Monday, November 2, 2009

Analysis of a word game

There is a word game which is played like this: When it's your turn, you say a word that starts with the last letter of the previously said word as quickly as you can. The player to start the game can choose any word to say. This is a noncompetitive game, and there is no real winner or loser, you just play until you don't feel like playing anymore. I used to play this with my mom when I was young.

I played this game with a few friends earlier in the semester, and during the game we noticed that we kept saying words that end with 'E', and soon enough we began having difficulty thinking of words that start with 'E'.

I got to thinking about the patterns we encountered and decided to take a look at what Wikipedia knows about letter frequencies:
Wikipedia - Relative frequencies of letters in the English language

The article shows that 'E' is the most common letter in the English vocabulary, followed in second place by 'T'. However, this only describes the frequency of appearance of a letter, irrelevant of a letter's location within the word.

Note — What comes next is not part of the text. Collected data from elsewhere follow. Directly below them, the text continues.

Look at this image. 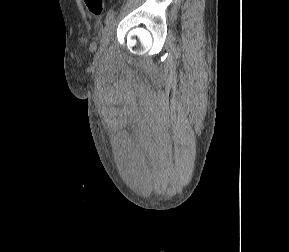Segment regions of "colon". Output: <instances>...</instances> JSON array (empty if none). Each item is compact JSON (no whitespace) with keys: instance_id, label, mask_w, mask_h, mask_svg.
Segmentation results:
<instances>
[{"instance_id":"1","label":"colon","mask_w":289,"mask_h":252,"mask_svg":"<svg viewBox=\"0 0 289 252\" xmlns=\"http://www.w3.org/2000/svg\"><path fill=\"white\" fill-rule=\"evenodd\" d=\"M84 4L89 13L101 15L104 10V0H84Z\"/></svg>"}]
</instances>
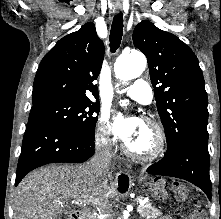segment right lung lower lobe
Segmentation results:
<instances>
[{
  "instance_id": "right-lung-lower-lobe-1",
  "label": "right lung lower lobe",
  "mask_w": 221,
  "mask_h": 219,
  "mask_svg": "<svg viewBox=\"0 0 221 219\" xmlns=\"http://www.w3.org/2000/svg\"><path fill=\"white\" fill-rule=\"evenodd\" d=\"M94 148V139L45 121L30 120L23 137L15 185L37 167L56 162H84L94 154Z\"/></svg>"
}]
</instances>
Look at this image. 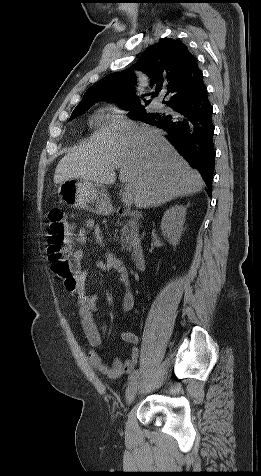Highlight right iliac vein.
<instances>
[{
	"label": "right iliac vein",
	"instance_id": "right-iliac-vein-1",
	"mask_svg": "<svg viewBox=\"0 0 261 476\" xmlns=\"http://www.w3.org/2000/svg\"><path fill=\"white\" fill-rule=\"evenodd\" d=\"M139 383H140V379L138 378H135L129 383L126 389V402L128 405H130L132 401L134 400L137 390L139 388Z\"/></svg>",
	"mask_w": 261,
	"mask_h": 476
}]
</instances>
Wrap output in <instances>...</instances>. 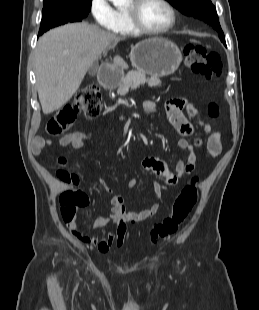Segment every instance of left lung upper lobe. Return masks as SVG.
<instances>
[{
	"instance_id": "5c2ea615",
	"label": "left lung upper lobe",
	"mask_w": 259,
	"mask_h": 310,
	"mask_svg": "<svg viewBox=\"0 0 259 310\" xmlns=\"http://www.w3.org/2000/svg\"><path fill=\"white\" fill-rule=\"evenodd\" d=\"M175 8L185 15L193 16L207 22L219 34L220 38H224L221 29L216 8L210 0H167Z\"/></svg>"
}]
</instances>
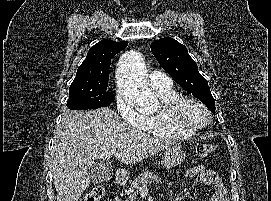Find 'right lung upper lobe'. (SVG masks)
Instances as JSON below:
<instances>
[{
  "instance_id": "right-lung-upper-lobe-1",
  "label": "right lung upper lobe",
  "mask_w": 271,
  "mask_h": 201,
  "mask_svg": "<svg viewBox=\"0 0 271 201\" xmlns=\"http://www.w3.org/2000/svg\"><path fill=\"white\" fill-rule=\"evenodd\" d=\"M127 45L128 41L101 40L90 48L86 59L77 70V76L109 74L111 59Z\"/></svg>"
}]
</instances>
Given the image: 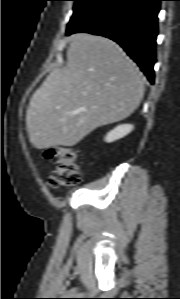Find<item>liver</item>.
<instances>
[{
    "label": "liver",
    "mask_w": 180,
    "mask_h": 299,
    "mask_svg": "<svg viewBox=\"0 0 180 299\" xmlns=\"http://www.w3.org/2000/svg\"><path fill=\"white\" fill-rule=\"evenodd\" d=\"M144 91L142 73L115 42L75 34L66 66L53 69L30 99L29 140L37 149L74 146L94 129L130 116Z\"/></svg>",
    "instance_id": "liver-1"
}]
</instances>
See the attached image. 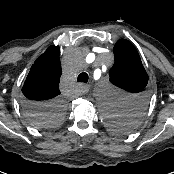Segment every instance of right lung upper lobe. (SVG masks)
Listing matches in <instances>:
<instances>
[{"instance_id": "obj_1", "label": "right lung upper lobe", "mask_w": 174, "mask_h": 174, "mask_svg": "<svg viewBox=\"0 0 174 174\" xmlns=\"http://www.w3.org/2000/svg\"><path fill=\"white\" fill-rule=\"evenodd\" d=\"M59 54L60 49L52 45L36 59L22 88L27 102L47 105L60 100L62 71Z\"/></svg>"}]
</instances>
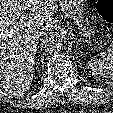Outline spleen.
Masks as SVG:
<instances>
[{"label":"spleen","instance_id":"3e777b00","mask_svg":"<svg viewBox=\"0 0 113 113\" xmlns=\"http://www.w3.org/2000/svg\"><path fill=\"white\" fill-rule=\"evenodd\" d=\"M87 66L93 75L113 79V42L109 45L107 53L102 59H90Z\"/></svg>","mask_w":113,"mask_h":113}]
</instances>
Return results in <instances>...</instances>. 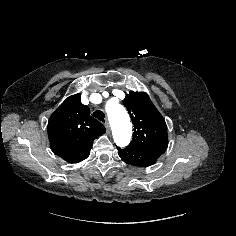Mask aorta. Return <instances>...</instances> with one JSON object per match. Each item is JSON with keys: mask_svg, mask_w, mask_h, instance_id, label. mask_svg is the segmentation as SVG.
<instances>
[{"mask_svg": "<svg viewBox=\"0 0 236 236\" xmlns=\"http://www.w3.org/2000/svg\"><path fill=\"white\" fill-rule=\"evenodd\" d=\"M106 112L112 127V134L116 145L127 146L132 136V124L125 108L119 103L108 102Z\"/></svg>", "mask_w": 236, "mask_h": 236, "instance_id": "762f6f07", "label": "aorta"}]
</instances>
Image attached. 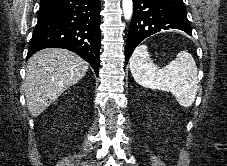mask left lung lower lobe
<instances>
[{
  "label": "left lung lower lobe",
  "mask_w": 227,
  "mask_h": 166,
  "mask_svg": "<svg viewBox=\"0 0 227 166\" xmlns=\"http://www.w3.org/2000/svg\"><path fill=\"white\" fill-rule=\"evenodd\" d=\"M131 20L126 48L127 63L136 46L145 38L163 30L179 29L192 34L182 0H133Z\"/></svg>",
  "instance_id": "obj_1"
}]
</instances>
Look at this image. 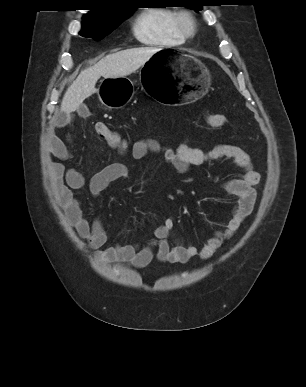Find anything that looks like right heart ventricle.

I was specifically interested in pinpointing the frequencies of letters appearing at the beginning and at the end of words, so I decided to do some quick scripting on a dictionary file. I got the following results on a ~32,000 word dictionary file (Source: http://wordlist.sourceforge.net/):

Top 5 letters at the END of a word:
E (5866)
N (2907)
T (2865)
Y (2772)
R (2026)

This seems to follow, somewhat, with the data in the Wikipedia article: E is the most common appearing letter, and T is very close to second place.

Top 5 letters at the BEGINNING of a word:
S (3590)
C (2921)
P (2481)
A (1886)
D (1855)

'E' is nowhere near being in this Top 5 list. I don't show it here, but it's in 13th place with a measly count of 1205. That means that there are around: 5866/1205 = ~5 times as many words that end with E than start with E.

This data gives some indication as to why we had a lot of words ending with E, and why we had more trouble thinking of words starting with E.

Of course, if we look at absolute numbers, 1205 words beginning with E is more than enough to choose from, so I guess we don't have too good of an excuse.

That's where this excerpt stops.